This is a lost, exclusive excerpt from Tim Howard’s missing epilogue from his forthcoming memoir, “The Keeper.” Warning: This material may contain explicit language.
On the evening of Friday, December 5, 2014, my phone rang, displaying a number I didn’t recognize. When I answered, the voice on the other end spoke quickly, in a crisp Spanish accent with a slight British affectation.
Tim Howard? Bert Martinez here. I’m your coach. I’ve seen you in practice and I’m interested. No need to do anything. Just wanted to let you know that we have a game today and we want you to play in goal for us. Take care.
When you get a call like that, things register in different stages. Spanish manager … my coach … Everton FC.
And then: Holy cow. Bert Martinez!
After Bert hung up, I stared at the phone. I was going to be starting in goal for Everton against Manchester City. It had happened so fast, part of me wondered if it had happened at all. And then I remembered, I need to trim my beard.
After trimming my beard. I dialed my agent. “I just got this crazy phone call …” I said.
True to his word, Bert started me in goal, as he had in pretty much every game during his tenure. I was his #1; that’s what he always told me.
The game started as most games begin — scoreless, with a few gentle strokes of my beard for luck and some electricity in the air. The opening stanza was pretty uneventful, until — I hate to say this — Sergio Agüero gave us hope.
At that moment, I knew that we had to impose ourselves on the game. There was Sergio Aguero, perhaps the most prolific goal scorer in the Premier League, crumpled on the ground. I hoped his injury wasn’t serious, but I also knew that losing the Argentine would be a psychological blow for City.
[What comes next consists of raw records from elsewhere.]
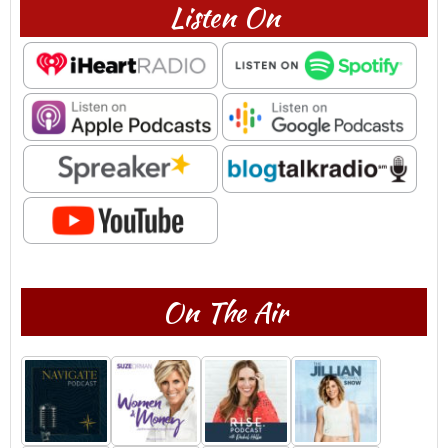
Listen On
On The Air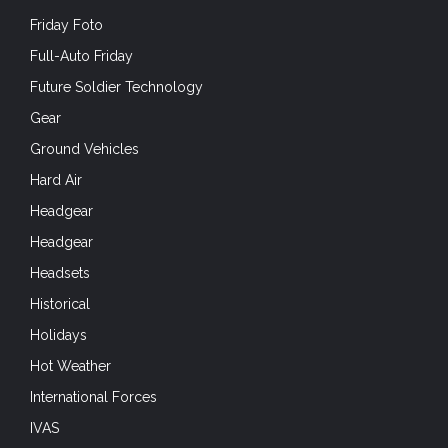
Friday Foto
Full-Auto Friday
Future Soldier Technology
Gear
Ground Vehicles
Hard Air
Headgear
Headgear
Headsets
Historical
Holidays
Hot Weather
International Forces
IVAS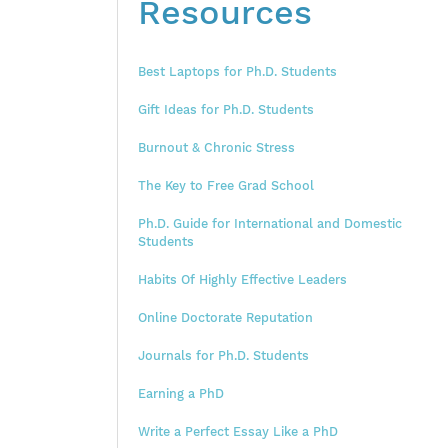
Resources
Best Laptops for Ph.D. Students
Gift Ideas for Ph.D. Students
Burnout & Chronic Stress
The Key to Free Grad School
Ph.D. Guide for International and Domestic
Students
Habits Of Highly Effective Leaders
Online Doctorate Reputation
Journals for Ph.D. Students
Earning a PhD
Write a Perfect Essay Like a PhD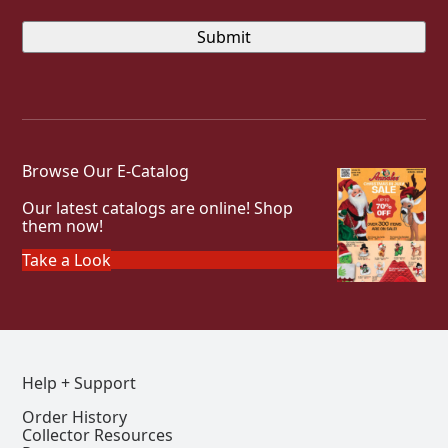
Browse Our E-Catalog
Our latest catalogs are online! Shop
them now!
Take a Look
Help + Support
Order History
Collector Resources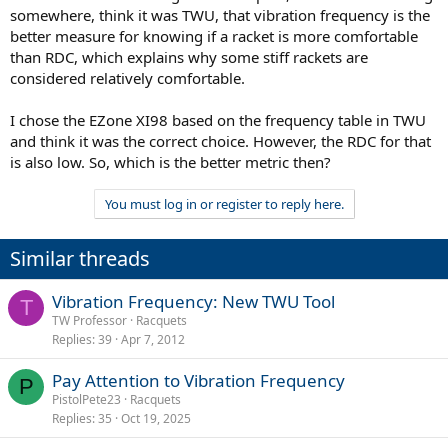
somewhere, think it was TWU, that vibration frequency is the
better measure for knowing if a racket is more comfortable
than RDC, which explains why some stiff rackets are
considered relatively comfortable.
I chose the EZone XI98 based on the frequency table in TWU
and think it was the correct choice. However, the RDC for that
is also low. So, which is the better metric then?
You must log in or register to reply here.
Similar threads
Vibration Frequency: New TWU Tool
T
TW Professor
Racquets
Replies
39
Apr 7, 2012
Pay Attention to Vibration Frequency
P
PistolPete23
Racquets
Replies
35
Oct 19, 2025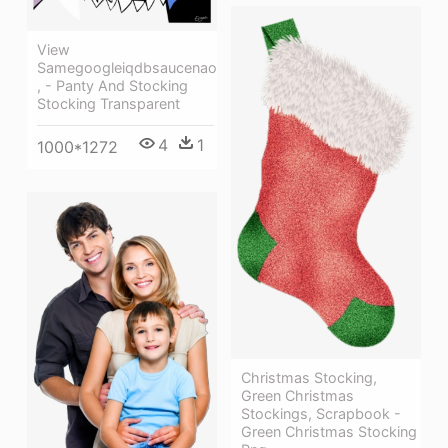
View
Samegoogleiqdbsaucenao
, - Panty And Stocking
Stocking Transparent
4
1
1000*1272
Christmas Stocking,
Green Christmas
Stockings, Scrapbook -
Green Christmas Stocking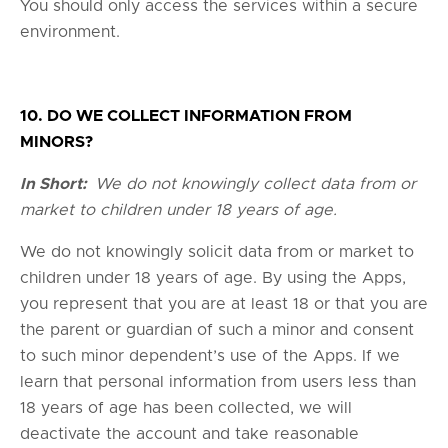
You should only access the services within a secure
environment.
10. DO WE COLLECT INFORMATION FROM
MINORS?
In Short:
We do not knowingly collect data from or
market to children under 18 years of age.
We do not knowingly solicit data from or market to
children under 18 years of age. By using the Apps,
you represent that you are at least 18 or that you are
the parent or guardian of such a minor and consent
to such minor dependent’s use of the Apps. If we
learn that personal information from users less than
18 years of age has been collected, we will
deactivate the account and take reasonable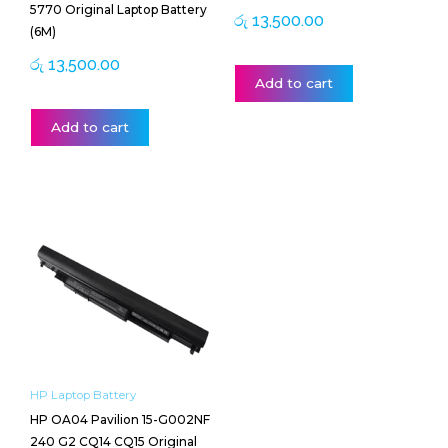
5770 Original Laptop Battery
රු
13,500.00
(6M)
රු
13,500.00
Add to cart
Add to cart
HP Laptop Battery
HP OA04 Pavilion 15-G002NF
240 G2 CQ14 CQ15 Original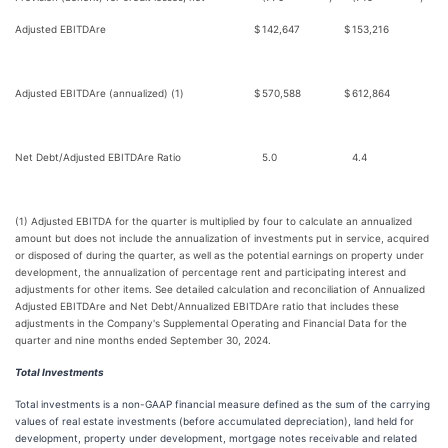
Adjusted EBITDAre
$
142,647
$
153,216
Adjusted EBITDAre (annualized) (1)
$
570,588
$
612,864
Net Debt/Adjusted EBITDAre Ratio
5.0
4.4
(1) Adjusted EBITDA for the quarter is multiplied by four to calculate an annualized
amount but does not include the annualization of investments put in service, acquired
or disposed of during the quarter, as well as the potential earnings on property under
development, the annualization of percentage rent and participating interest and
adjustments for other items. See detailed calculation and reconciliation of Annualized
Adjusted EBITDAre and Net Debt/Annualized EBITDAre ratio that includes these
adjustments in the Company's Supplemental Operating and Financial Data for the
quarter and nine months ended September 30, 2024.
Total Investments
Total investments is a non-GAAP financial measure defined as the sum of the carrying
values of real estate investments (before accumulated depreciation), land held for
development, property under development, mortgage notes receivable and related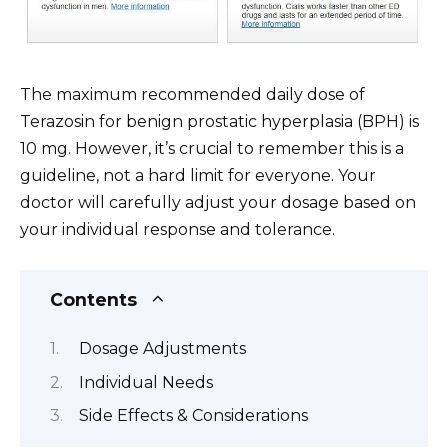
The maximum recommended daily dose of
Terazosin for benign prostatic hyperplasia (BPH) is
10 mg. However, it’s crucial to remember this is a
guideline, not a hard limit for everyone. Your
doctor will carefully adjust your dosage based on
your individual response and tolerance.
Contents
Dosage Adjustments
Individual Needs
Side Effects & Considerations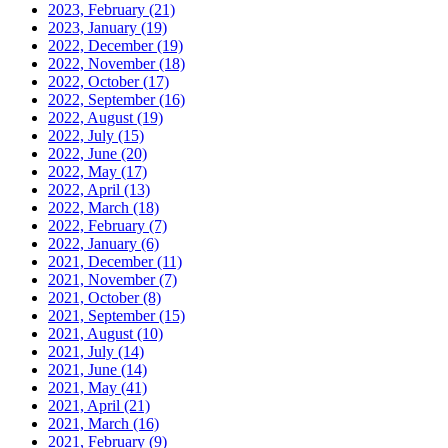
2023, February
(21)
2023, January
(19)
2022, December
(19)
2022, November
(18)
2022, October
(17)
2022, September
(16)
2022, August
(19)
2022, July
(15)
2022, June
(20)
2022, May
(17)
2022, April
(13)
2022, March
(18)
2022, February
(7)
2022, January
(6)
2021, December
(11)
2021, November
(7)
2021, October
(8)
2021, September
(15)
2021, August
(10)
2021, July
(14)
2021, June
(14)
2021, May
(41)
2021, April
(21)
2021, March
(16)
2021, February
(9)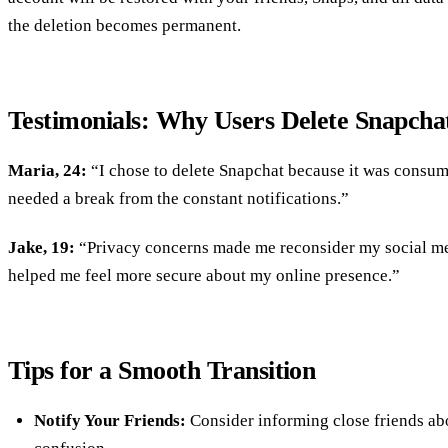
the deletion becomes permanent.
Testimonials: Why Users Delete Snapcha
Maria, 24:
“I chose to delete Snapchat because it was consum
needed a break from the constant notifications.”
Jake, 19:
“Privacy concerns made me reconsider my social me
helped me feel more secure about my online presence.”
Tips for a Smooth Transition
Notify Your Friends:
Consider informing close friends ab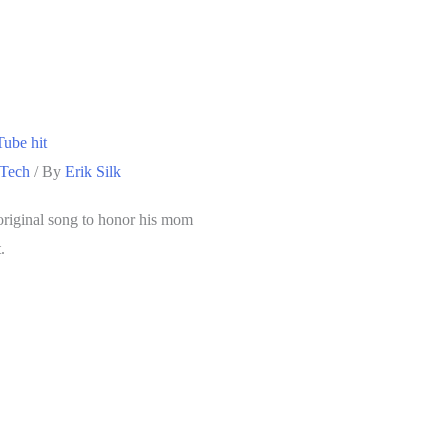
Tube hit
 Tech
/ By
Erik Silk
original song to honor his mom
.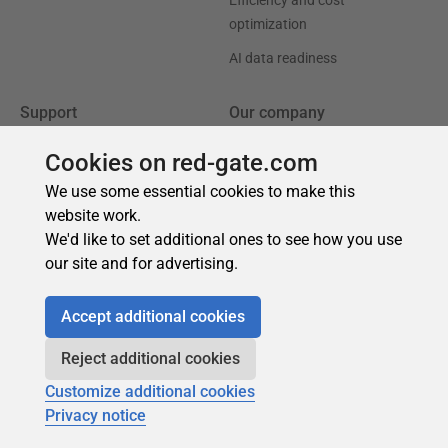
Cookies on red-gate.com
We use some essential cookies to make this
website work.
We'd like to set additional ones to see how you use
our site and for advertising.
Accept additional cookies
Reject additional cookies
Customize additional cookies
Privacy notice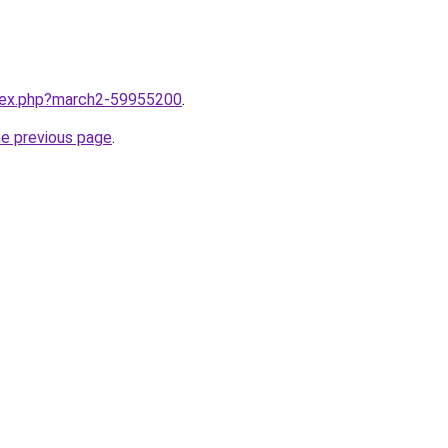
ndex.php?march2-59955200
.
he previous page
.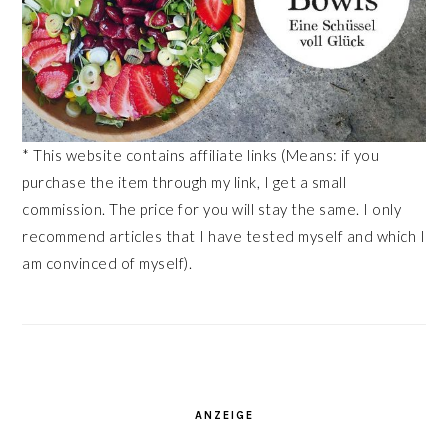
* This website contains affiliate links (Means: if you
purchase the item through my link, I get a small
commission. The price for you will stay the same. I only
recommend articles that I have tested myself and which I
am convinced of myself).
ANZEIGE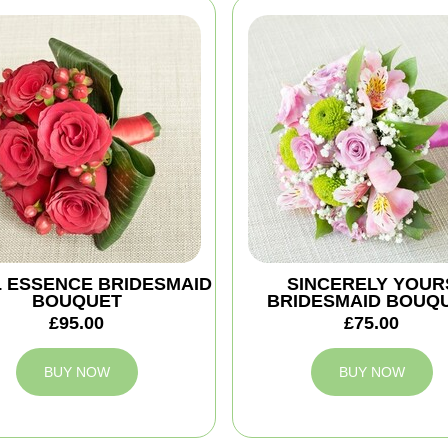
 ESSENCE BRIDESMAID
SINCERELY YOUR
BOUQUET
BRIDESMAID BOUQ
£95.00
£75.00
BUY NOW
BUY NOW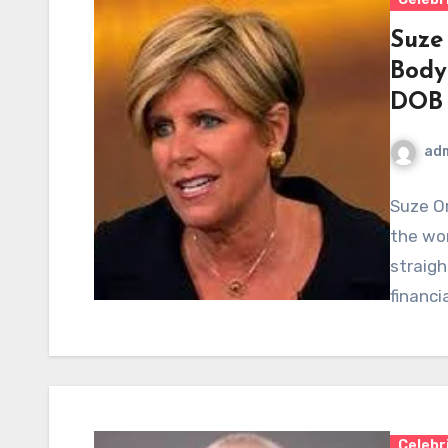
Suze
Body
DOB
ad
Suze O
the wor
straigh
financi
Celebr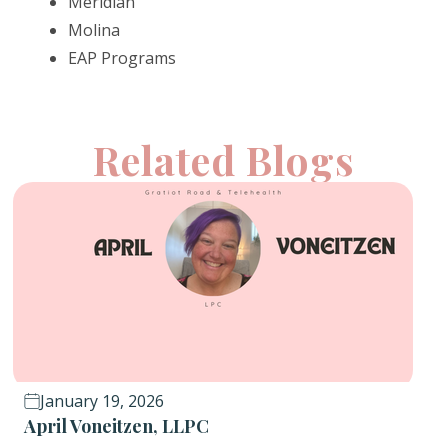
Meridian
Molina
EAP Programs
Related Blogs
January 19, 2026
April Voneitzen, LLPC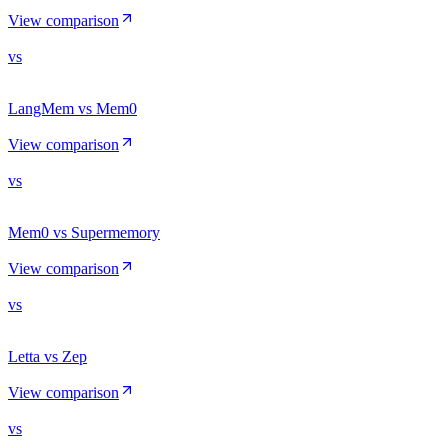
View comparison
vs
LangMem vs Mem0
View comparison
vs
Mem0 vs Supermemory
View comparison
vs
Letta vs Zep
View comparison
vs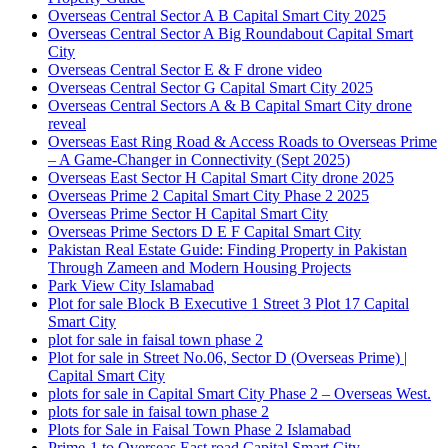
Overseas Central Sector A B Capital Smart City 2025
Overseas Central Sector A Big Roundabout Capital Smart
City
Overseas Central Sector E & F drone video
Overseas Central Sector G Capital Smart City 2025
Overseas Central Sectors A & B Capital Smart City drone
reveal
Overseas East Ring Road & Access Roads to Overseas Prime
– A Game-Changer in Connectivity
(Sept 2025)
Overseas East Sector H Capital Smart City drone 2025
Overseas Prime 2 Capital Smart City Phase 2 2025
Overseas Prime Sector H Capital Smart City
Overseas Prime Sectors D E F Capital Smart City
Pakistan Real Estate Guide: Finding Property in Pakistan
Through Zameen and Modern Housing Projects
Park View City Islamabad
Plot for sale Block B Executive 1 Street 3 Plot 17 Capital
Smart City
plot for sale in faisal town phase 2
Plot for sale in Street No.06, Sector D
(Overseas Prime)
|
Capital Smart City
plots for sale in Capital Smart City Phase 2 – Overseas West.
plots for sale in faisal town phase 2
Plots for Sale in Faisal Town Phase 2 Islamabad
Prime-1 to Overseas East road Capital Smart City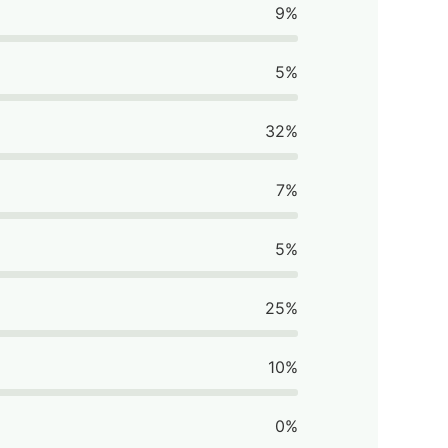
9%
5%
32%
7%
5%
25%
10%
0%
I knew I had to pick up my team. It’s something I do well, and it’s something Bert asked me to do the morning of the game, when I met with him to make sure the previous night’s call wasn’t some sick joke. So I started with the theatrics I learned back in New Jersey as a kid.
I high-stepped and yelled “Monkey shit!” in an effort to make the City players uncomfortable.
I talked to my beard in the third-person, telling it to calm down every time a City player was in ear shot.
Ultimately, it was all for naught, as a refereeing conspiracy led to one of the most egregious penalty decisions of the 21st century. I was appalled but knew there was nothing I could do about it. One of the things I learned when if first moved to England (not from Brad Friedel) was to move on quickly from decisions that go against you. So I maintained my cool and moved on.
The game ended 1-0 and allowed Manchester City to pull within 3 points of Chelsea. Other than the referee, and maybe Brad Friedel, we only had ourselves to blame. After the final whistle, I made my way toward City’s keeper Joe Hart. We embraced, because only a goalkeeper knows what it’s like to live the goalkeeper life. No words were exchanged. We just held each other until we knew that could each move on with our lives. It turns out, that would be 30 minutes later.
I learned a lesson that remains with me until this day: You can’t hurry hugs.